» **Entries supplied**:
====

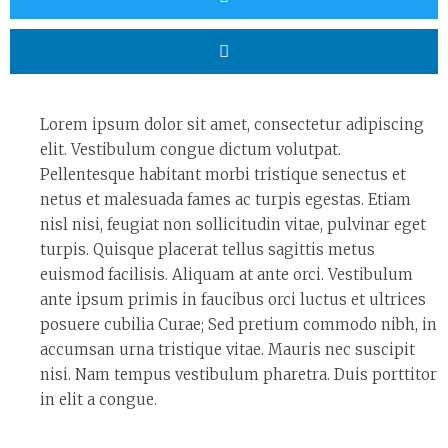
Lorem ipsum dolor sit amet, consectetur adipiscing
elit. Vestibulum congue dictum volutpat.
Pellentesque habitant morbi tristique senectus et
netus et malesuada fames ac turpis egestas. Etiam
nisl nisi, feugiat non sollicitudin vitae, pulvinar eget
turpis. Quisque placerat tellus sagittis metus
euismod facilisis. Aliquam at ante orci. Vestibulum
ante ipsum primis in faucibus orci luctus et ultrices
posuere cubilia Curae; Sed pretium commodo nibh, in
accumsan urna tristique vitae. Mauris nec suscipit
nisi. Nam tempus vestibulum pharetra. Duis porttitor
in elit a congue.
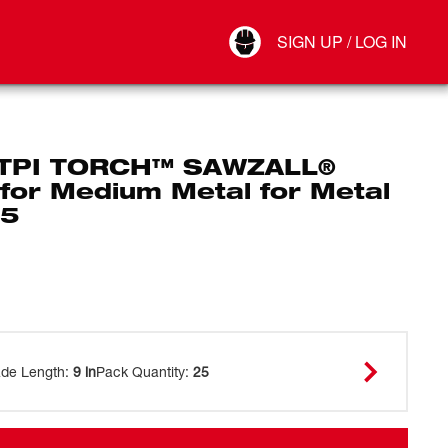
Your Account
SIGN UP / LOG IN
Connect
Log Out
 TPI TORCH™ SAWZALL®
for Medium Metal for Metal
25
ade Length
:
9 in
Pack Quantity
:
25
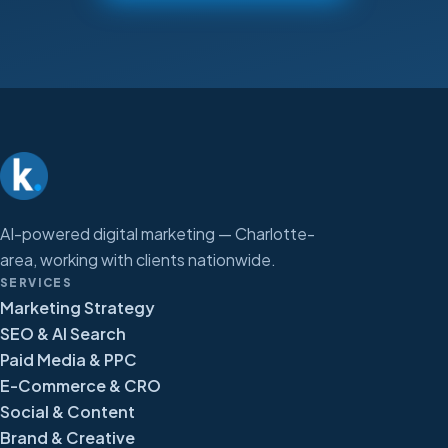
AI-powered digital marketing — Charlotte-
area, working with clients nationwide.
SERVICES
Marketing Strategy
SEO & AI Search
Paid Media & PPC
E-Commerce & CRO
Social & Content
Brand & Creative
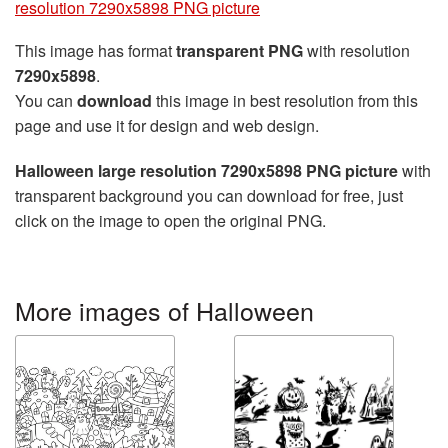
resolution 7290x5898 PNG picture
This image has format
transparent PNG
with resolution
7290x5898
.
You can
download
this image in best resolution from this
page and use it for design and web design.
Halloween large resolution 7290x5898 PNG picture
with
transparent background you can download for free, just
click on the image to open the original PNG.
More images of Halloween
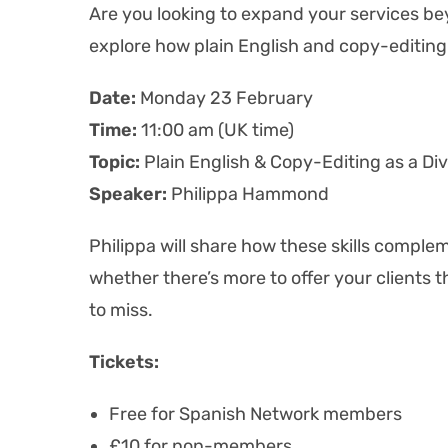
Are you looking to expand your services bey
explore how plain English and copy-editing 
Date:
Monday 23 February
Time:
11:00 am (UK time)
Topic:
Plain English & Copy-Editing as a Dive
Speaker:
Philippa Hammond
Philippa will share how these skills comple
whether there’s
more to offer your clients t
to miss.
Tickets:
Free for Spanish Network members
£10 for non-members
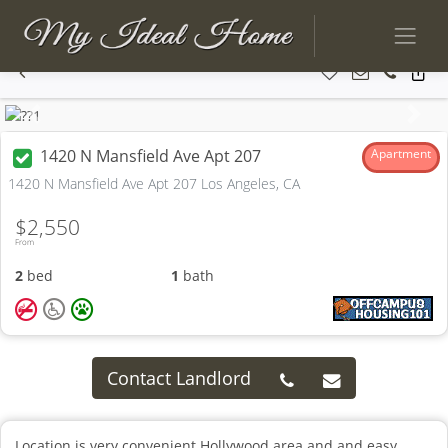
Previous
Next
1420 N Mansfield Ave Apt 207
Apartment
1420 N Mansfield Ave Apt 207 Los Angeles, CA
$2,550
From
2
bed
1
bath
Contact Landlord
Location is very convenient Hollywood area and and easy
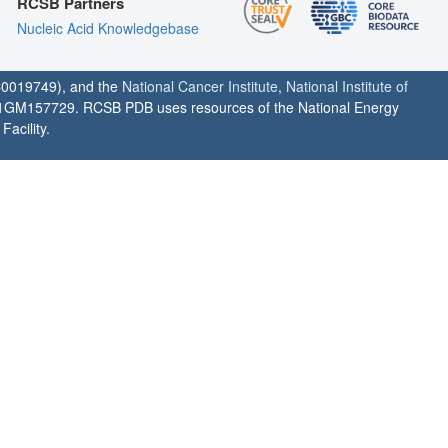
RCSB Partners
Nucleic Acid Knowledgebase
0019749), and the
National Cancer Institute
,
National Institute of
1GM157729. RCSB PDB uses resources of the National Energy
acility.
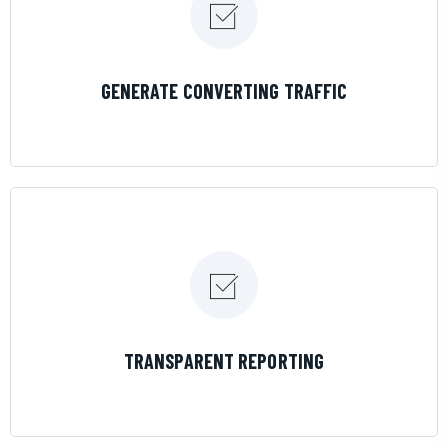
LEARN MORE
GENERATE CONVERTING TRAFFIC
LEARN MORE
TRANSPARENT REPORTING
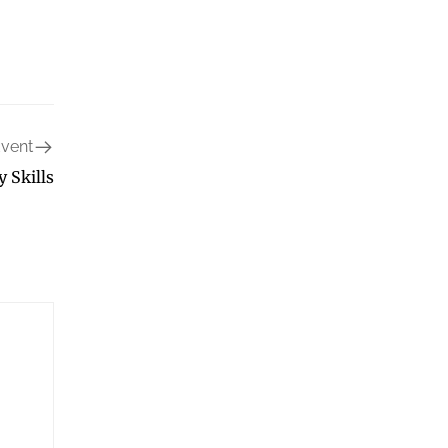
Event
y Skills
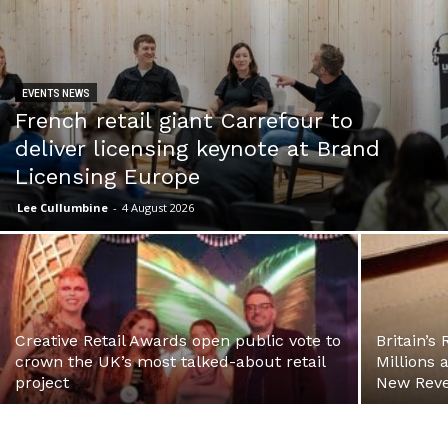
EVENTS NEWS
French retail giant Carrefour to
deliver licensing keynote at Brand
Licensing Europe
Lee Cullumbine
-
4 August 2026
Creative Retail Awards open public vote to
Britain’s
crown the UK’s most talked-about retail
Millions 
project
New Reve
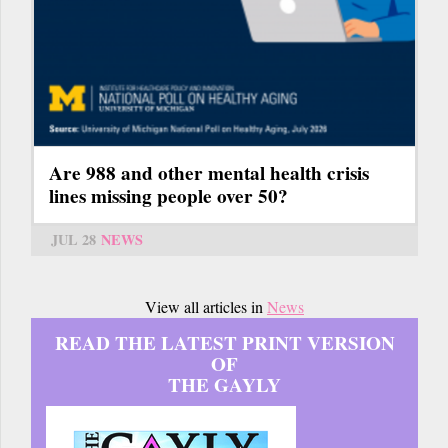
Are 988 and other mental health crisis
lines missing people over 50?
JUL 28
NEWS
View all articles in
News
READ THE LATEST PRINT VERSION
OF
THE GAYLY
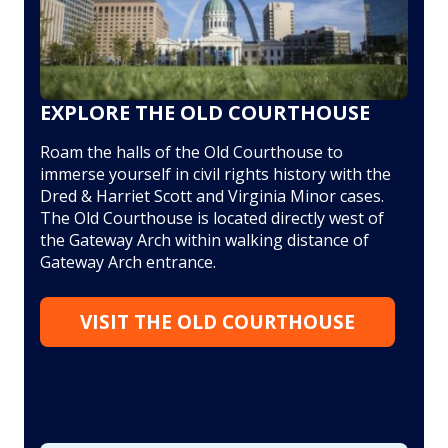
EXPLORE THE OLD COURTHOUSE
Roam the halls of the Old Courthouse to
immerse yourself in civil rights history with the
Dred & Harriet Scott and Virginia Minor cases.
The Old Courthouse is located directly west of
the Gateway Arch within walking distance of
Gateway Arch entrance.
VISIT THE OLD COURTHOUSE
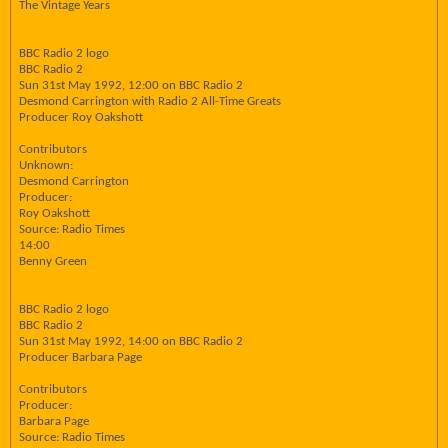
The Vintage Years
BBC Radio 2 logo
BBC Radio 2
Sun 31st May 1992, 12:00 on BBC Radio 2
Desmond Carrington with Radio 2 All-Time Greats
Producer Roy Oakshott
Contributors
Unknown:
Desmond Carrington
Producer:
Roy Oakshott
Source: Radio Times
14:00
Benny Green
BBC Radio 2 logo
BBC Radio 2
Sun 31st May 1992, 14:00 on BBC Radio 2
Producer Barbara Page
Contributors
Producer:
Barbara Page
Source: Radio Times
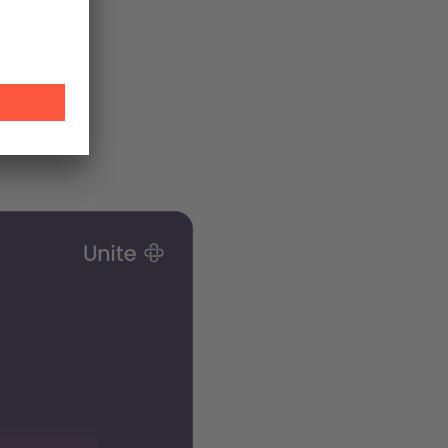
 accounts
s is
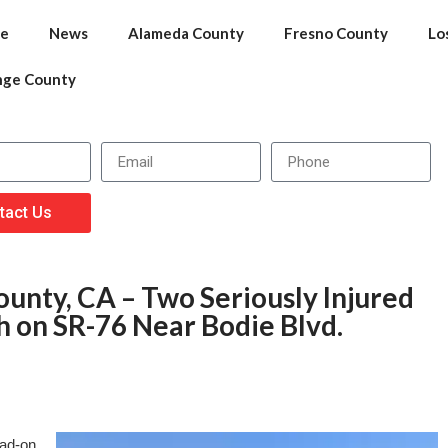
e
News
Alameda County
Fresno County
Lo
nge County
tact Us
unty, CA – Two Seriously Injured
h on SR-76 Near Bodie Blvd.
ead-on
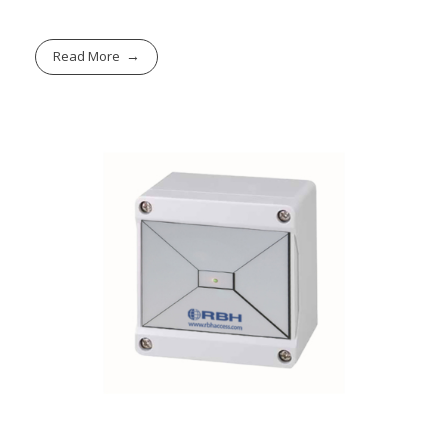
Read More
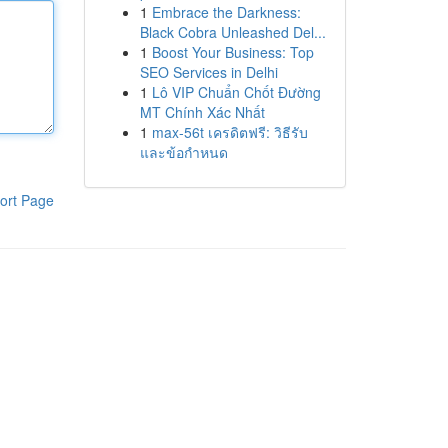
1
Embrace the Darkness:
Black Cobra Unleashed Del...
1
Boost Your Business: Top
SEO Services in Delhi
1
Lô VIP Chuẩn Chốt Đường
MT Chính Xác Nhất
1
max-56t เครดิตฟรี: วิธีรับ
และข้อกำหนด
ort Page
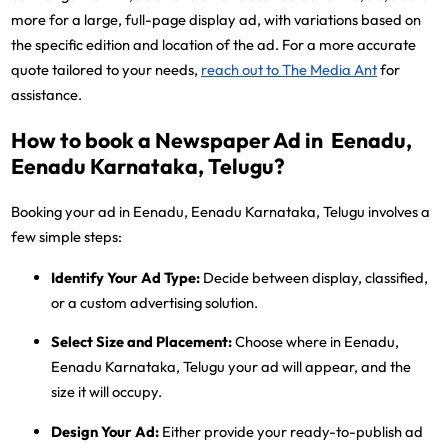
more for a large, full-page display ad, with variations based on
the specific edition and location of the ad. For a more accurate
quote tailored to your needs,
reach out to The Media Ant
for
assistance.
How to book a Newspaper Ad in Eenadu,
Eenadu Karnataka, Telugu?
Booking your ad in Eenadu, Eenadu Karnataka, Telugu involves a
few simple steps:
Identify Your Ad Type:
Decide between display, classified,
or a custom advertising solution.
Select Size and Placement:
Choose where in Eenadu,
Eenadu Karnataka, Telugu your ad will appear, and the
size it will occupy.
Design Your Ad:
Either provide your ready-to-publish ad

====

Reproduce the lines above exactly, please, but not the pictures in them.

» **Task result**:
Lorem ipsum dolor sit amet, consectetur adipiscing
elit. Vestibulum congue dictum volutpat.
Pellentesque habitant morbi tristique senectus et
netus et malesuada fames ac turpis egestas. Etiam
nisl nisi, feugiat non sollicitudin vitae, pulvinar eget
turpis. Quisque placerat tellus sagittis metus
euismod facilisis. Aliquam at ante orci. Vestibulum
ante ipsum primis in faucibus orci luctus et ultrices
posuere cubilia Curae; Sed pretium commodo nibh, in
accumsan urna tristique vitae. Mauris nec suscipit
nisi. Nam tempus vestibulum pharetra. Duis porttitor
in elit a congue.
Your Account
SIGN UP / LOG IN
Connect
Log Out
 TPI TORCH™ SAWZALL®
for Medium Metal for Metal
25
ade Length
:
9 in
Pack Quantity
:
25
AI-powered digital marketing — Charlotte-
area, working with clients nationwide.
SERVICES
Marketing Strategy
SEO & AI Search
Paid Media & PPC
E-Commerce & CRO
Social & Content
Brand & Creative
resolution 7290x5898 PNG picture
This image has format
transparent PNG
with resolution
7290x5898
.
You can
download
this image in best resolution from this
page and use it for design and web design.
Halloween large resolution 7290x5898 PNG picture
with
transparent background you can download for free, just
click on the image to open the original PNG.
More images of Halloween
Are you looking to expand your services bey
explore how plain English and copy-editing 
Date:
Monday 23 February
Time:
11:00 am (UK time)
Topic:
Plain English & Copy-Editing as a Dive
Speaker:
Philippa Hammond
Philippa will share how these skills comple
whether there’s
more to offer your clients t
to miss.
Tickets:
Free for Spanish Network members
£10 for non-members
Previous
Next
1420 N Mansfield Ave Apt 207
Apartment
1420 N Mansfield Ave Apt 207 Los Angeles, CA
$2,550
From
2
bed
1
bath
Contact Landlord
Location is very convenient Hollywood area and and easy
RCSB Partners
Nucleic Acid Knowledgebase
0019749), and the
National Cancer Institute
,
National Institute of
1GM157729. RCSB PDB uses resources of the National Energy
acility.
LEARN MORE
GENERATE CONVERTING TRAFFIC
LEARN MORE
TRANSPARENT REPORTING
Event
y Skills
EVENTS NEWS
French retail giant Carrefour to
deliver licensing keynote at Brand
Licensing Europe
Lee Cullumbine
-
4 August 2026
Creative Retail Awards open public vote to
Britain’s
crown the UK’s most talked-about retail
Millions 
project
New Reve
Are 988 and other mental health crisis
lines missing people over 50?
JUL 28
NEWS
View all articles in
News
READ THE LATEST PRINT VERSION
OF
THE GAYLY
EXPLORE THE OLD COURTHOUSE
Roam the halls of the Old Courthouse to
immerse yourself in civil rights history with the
Dred & Harriet Scott and Virginia Minor cases.
The Old Courthouse is located directly west of
the Gateway Arch within walking distance of
Gateway Arch entrance.
VISIT THE OLD COURTHOUSE
The Vintage Years
BBC Radio 2 logo
BBC Radio 2
Sun 31st May 1992, 12:00 on BBC Radio 2
Desmond Carrington with Radio 2 All-Time Greats
Producer Roy Oakshott
Contributors
Unknown:
Desmond Carrington
Producer:
Roy Oakshott
Source: Radio Times
14:00
Benny Green
BBC Radio 2 logo
BBC Radio 2
Sun 31st May 1992, 14:00 on BBC Radio 2
Producer Barbara Page
Contributors
Producer:
Barbara Page
Source: Radio Times
 accounts
s is
e
News
Alameda County
Fresno County
Lo
nge County
tact Us
unty, CA – Two Seriously Injured
h on SR-76 Near Bodie Blvd.
ead-on
Read More
1
Embrace the Darkness:
Black Cobra Unleashed Del...
1
Boost Your Business: Top
SEO Services in Delhi
1
Lô VIP Chuẩn Chốt Đường
MT Chính Xác Nhất
1
max-56t เครดิตฟรี: วิธีรับ
และข้อกำหนด
ort Page
more for a large, full-page display ad, with variations based on
the specific edition and location of the ad. For a more accurate
quote tailored to your needs,
reach out to The Media Ant
for
assistance.
How to book a Newspaper Ad in Eenadu,
Eenadu Karnataka, Telugu?
Booking your ad in Eenadu, Eenadu Karnataka, Telugu involves a
few simple steps:
Identify Your Ad Type:
Decide between display, classified,
or a custom advertising solution.
Select Size and Placement:
Choose where in Eenadu,
Eenadu Karnataka, Telugu your ad will appear, and the
size it will occupy.
Design Your Ad:
Either provide your ready-to-publish ad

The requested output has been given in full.